Nonuniform Discrete Fourier Transform and Its Applications in Signal Processing

The discrete Fourier transform (DFT) is a widely used tool in many branches of engineering and science, providing information about the spectral contents of a discrete-time signal at equally-spaced discrete frequency points. A generalization of DFT introduced in this text is the nonuniform discrete Fourier transform (NDFT), which can be used to obtain frequency domain information about a signal at arbitrarily chosen frequency points. The general properties of NDFT are discussed and a number of signal processing applications of NDFT are outlined. Applications discussed include the efficient design of one- and two-dimensional FIR digital filters, and antenna arrays, and detection of dual-tone multi-frequency(DTMF) signals.
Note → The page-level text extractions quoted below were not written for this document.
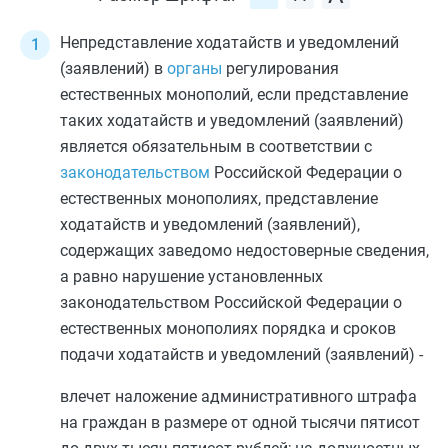
Непредставление ходатайств и уведомлений
(заявлений) в
органы
регулирования
естественных монополий, если представление
таких ходатайств и уведомлений (заявлений)
является обязательным в соответствии с
законодательством
Российской Федерации о
естественных монополиях, представление
ходатайств и уведомлений (заявлений),
содержащих заведомо недостоверные сведения,
а равно нарушение установленных
законодательством Российской Федерации о
естественных монополиях порядка и сроков
подачи ходатайств и уведомлений (заявлений) -
влечет наложение административного штрафа
на граждан в размере от одной тысячи пятисот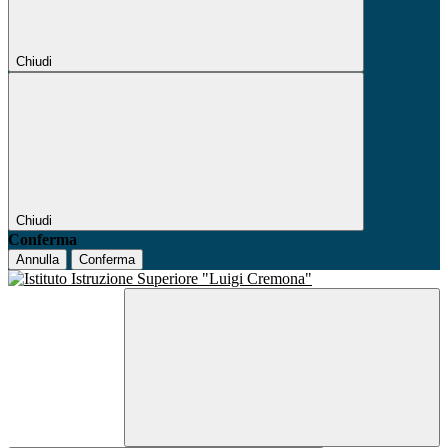
Chiudi
Chiudi
Conferma
Annulla
Conferma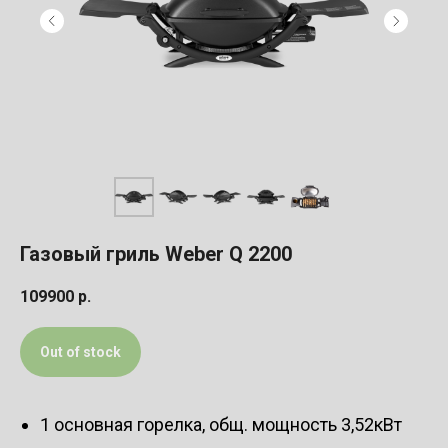
Газовый гриль Weber Q 2200
109900
р.
Out of stock
1 основная горелка, общ. мощность 3,52кВт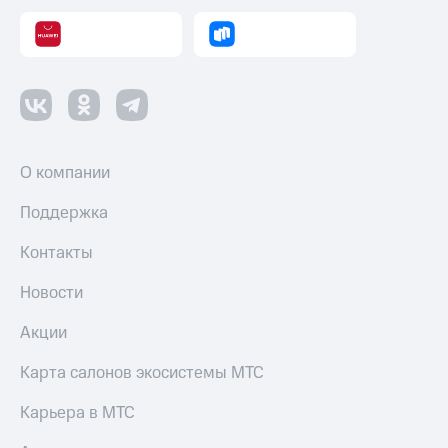
О компании
Поддержка
Контакты
Новости
Акции
Карта салонов экосистемы МТС
Карьера в МТС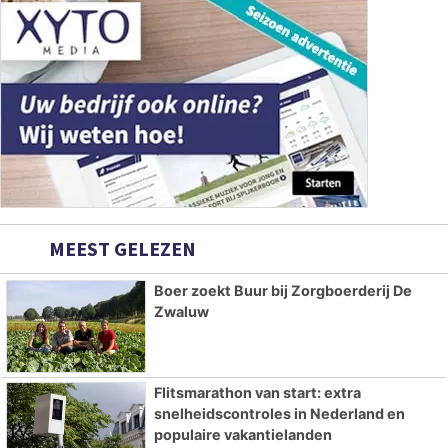
MEEST GELEZEN
Boer zoekt Buur bij Zorgboerderij De
Zwaluw
Flitsmarathon van start: extra
snelheidscontroles in Nederland en
populaire vakantielanden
Chapter 1 introduces the problem of computing frequency samples of the z-transform of a finite-length sequence, and reviews the existing techniques. Chapter 2 develops the basics of the NDFT including its definition, properties and computational aspects. The NDFT is also extended to two dimensions. The ideas introduced here are utilized to develop applications of the NDFT in the following four chapters.Chapter 3 proposes a nonuniform frequency sampling technique for designing 1-D FIR digital filters. Design examples are presented for various types of filters. Chapter 4 utilizes the idea of the 2-D NDFT to design non separable 2-D FIR filters of various types. The resulting filters are compared with those designed by other existing methods and the performances of some of these filters are investigated by applying them to the decimation of digital images. Chapter 5 develops a design technique for synthesizing antenna patterns with nulls placed at desired angles to cancel interfering signals coming from these directions.